**What you are asked to do**
So long as no pictures are carried over, output the records below exactly.

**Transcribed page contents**
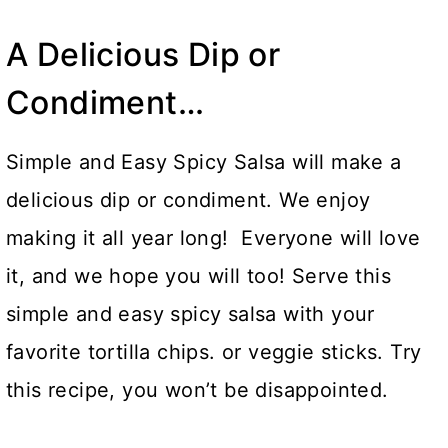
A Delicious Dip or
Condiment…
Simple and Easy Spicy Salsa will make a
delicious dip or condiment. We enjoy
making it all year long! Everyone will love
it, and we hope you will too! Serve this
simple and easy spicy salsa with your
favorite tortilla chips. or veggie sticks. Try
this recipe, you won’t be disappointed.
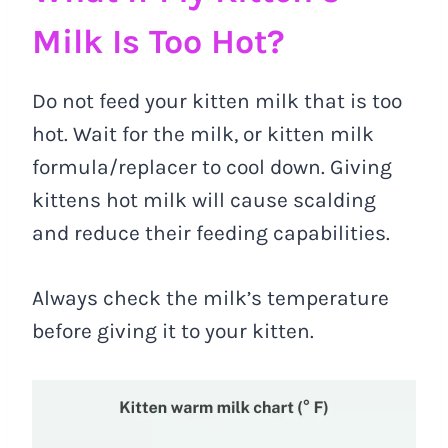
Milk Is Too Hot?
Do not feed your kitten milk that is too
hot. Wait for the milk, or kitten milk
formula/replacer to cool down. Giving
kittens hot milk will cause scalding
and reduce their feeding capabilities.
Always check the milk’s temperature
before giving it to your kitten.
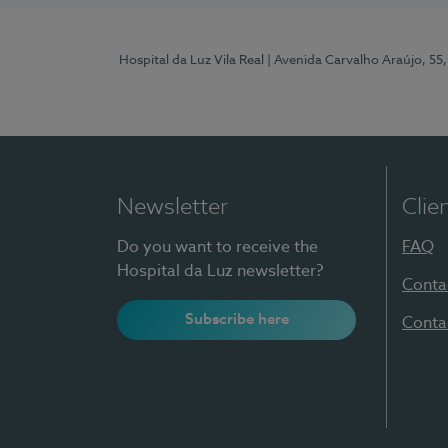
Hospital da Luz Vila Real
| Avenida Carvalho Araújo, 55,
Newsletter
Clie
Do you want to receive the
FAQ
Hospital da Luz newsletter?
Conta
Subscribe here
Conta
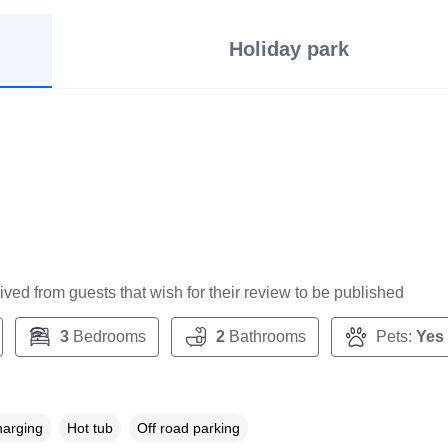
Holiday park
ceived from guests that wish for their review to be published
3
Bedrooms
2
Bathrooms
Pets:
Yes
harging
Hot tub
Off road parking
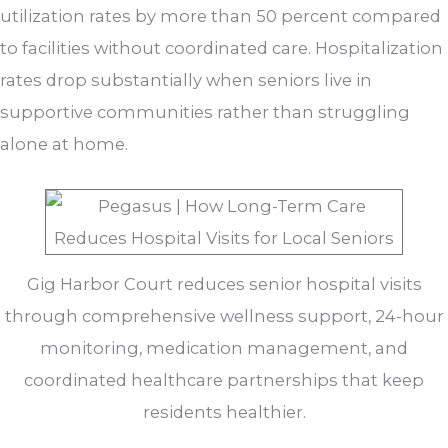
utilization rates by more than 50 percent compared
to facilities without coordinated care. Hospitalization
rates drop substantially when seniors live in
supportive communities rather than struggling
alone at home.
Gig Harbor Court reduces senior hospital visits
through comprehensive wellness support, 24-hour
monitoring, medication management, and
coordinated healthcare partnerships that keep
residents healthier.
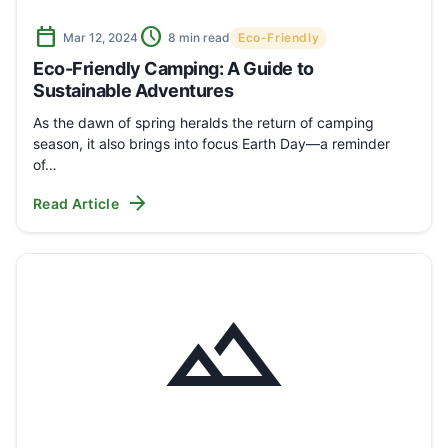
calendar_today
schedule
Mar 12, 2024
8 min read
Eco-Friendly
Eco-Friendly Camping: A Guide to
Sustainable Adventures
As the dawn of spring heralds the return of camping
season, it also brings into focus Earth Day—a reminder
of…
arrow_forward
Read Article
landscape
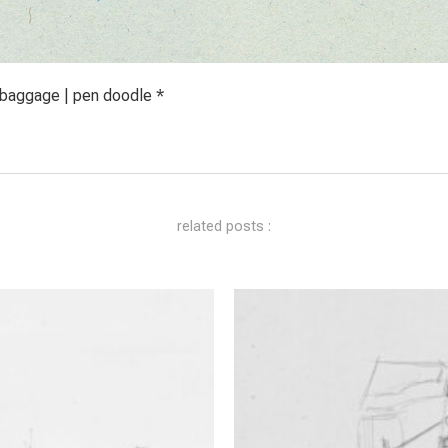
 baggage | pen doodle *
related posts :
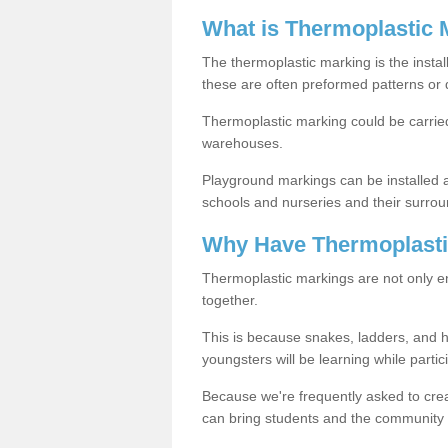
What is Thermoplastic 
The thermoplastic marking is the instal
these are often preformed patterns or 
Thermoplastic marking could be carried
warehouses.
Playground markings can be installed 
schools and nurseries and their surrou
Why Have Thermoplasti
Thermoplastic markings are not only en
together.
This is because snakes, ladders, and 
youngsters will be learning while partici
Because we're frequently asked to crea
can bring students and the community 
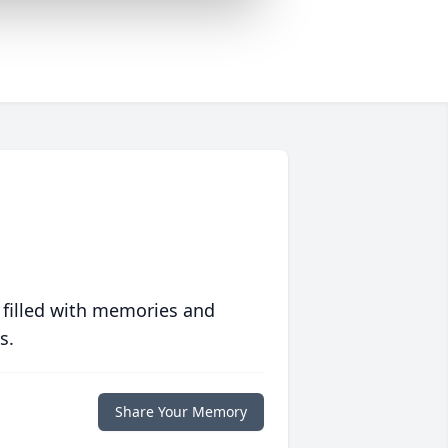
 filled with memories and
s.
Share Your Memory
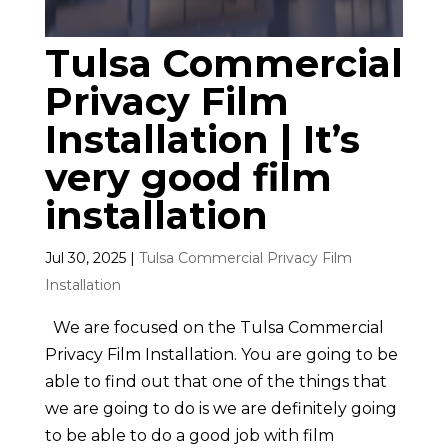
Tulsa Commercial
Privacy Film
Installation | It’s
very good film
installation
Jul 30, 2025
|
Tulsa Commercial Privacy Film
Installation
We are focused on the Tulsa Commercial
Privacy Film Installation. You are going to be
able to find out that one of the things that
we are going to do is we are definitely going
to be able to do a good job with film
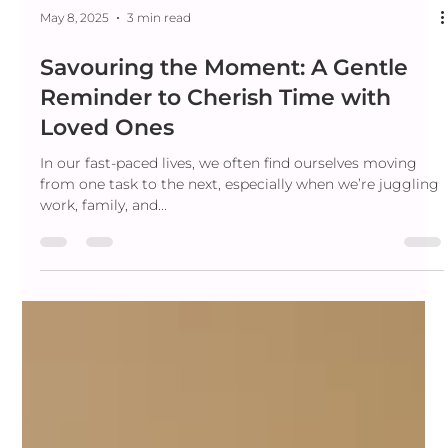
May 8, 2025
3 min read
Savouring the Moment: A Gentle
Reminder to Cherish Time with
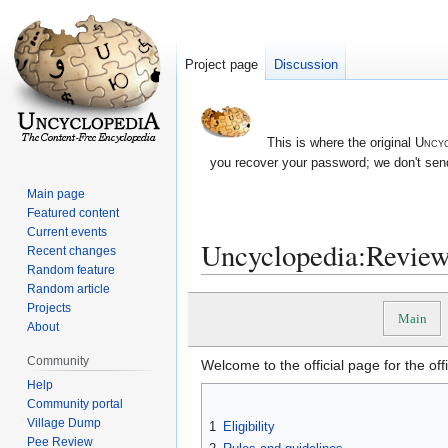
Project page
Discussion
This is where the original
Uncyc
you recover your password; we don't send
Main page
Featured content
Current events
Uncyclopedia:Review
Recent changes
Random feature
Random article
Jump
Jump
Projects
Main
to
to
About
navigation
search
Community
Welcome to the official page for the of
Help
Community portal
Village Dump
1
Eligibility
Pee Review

**Result of the exercise**
A Delicious Dip or
Condiment…
Simple and Easy Spicy Salsa will make a
delicious dip or condiment. We enjoy
making it all year long! Everyone will love
it, and we hope you will too! Serve this
simple and easy spicy salsa with your
favorite tortilla chips. or veggie sticks. Try
this recipe, you won’t be disappointed.
Milk Is Too Hot?
Do not feed your kitten milk that is too
hot. Wait for the milk, or kitten milk
formula/replacer to cool down. Giving
kittens hot milk will cause scalding
and reduce their feeding capabilities.
Always check the milk’s temperature
before giving it to your kitten.
Hospital da Luz Vila Real
| Avenida Carvalho Araújo, 55,
Newsletter
Clie
Do you want to receive the
FAQ
Hospital da Luz newsletter?
Conta
Subscribe here
Conta
Holiday park
ceived from guests that wish for their review to be published
3
Bedrooms
2
Bathrooms
Pets:
Yes
harging
Hot tub
Off road parking
utilization rates by more than 50 percent compared
to facilities without coordinated care. Hospitalization
rates drop substantially when seniors live in
supportive communities rather than struggling
alone at home.
Gig Harbor Court reduces senior hospital visits
through comprehensive wellness support, 24-hour
monitoring, medication management, and
coordinated healthcare partnerships that keep
residents healthier.
calendar_today
schedule
Mar 12, 2024
8 min read
Eco-Friendly
Eco-Friendly Camping: A Guide to
Sustainable Adventures
As the dawn of spring heralds the return of camping
season, it also brings into focus Earth Day—a reminder
of…
arrow_forward
Read Article
landscape
 baggage | pen doodle *
related posts :
What is Thermoplastic 
The thermoplastic marking is the instal
these are often preformed patterns or 
Thermoplastic marking could be carried
warehouses.
Playground markings can be installed 
schools and nurseries and their surrou
Why Have Thermoplasti
Thermoplastic markings are not only en
together.
This is because snakes, ladders, and 
youngsters will be learning while partici
Because we're frequently asked to crea
can bring students and the community 
 filled with memories and
s.
Share Your Memory
Tulsa Commercial
Privacy Film
Installation | It’s
very good film
installation
Jul 30, 2025
|
Tulsa Commercial Privacy Film
Installation
We are focused on the Tulsa Commercial
Privacy Film Installation. You are going to be
able to find out that one of the things that
we are going to do is we are definitely going
to be able to do a good job with film
May 8, 2025
3 min read
Savouring the Moment: A Gentle
Reminder to Cherish Time with
Project page
Discussion
This is where the original
Uncyc
you recover your password; we don't send
Main page
Featured content
Current events
Uncyclopedia:Review
Recent changes
Random feature
Random article
Jump
Jump
Projects
Main
to
to
About
navigation
search
Community
Welcome to the official page for the of
Help
Community portal
Village Dump
1
Eligibility
Pee Review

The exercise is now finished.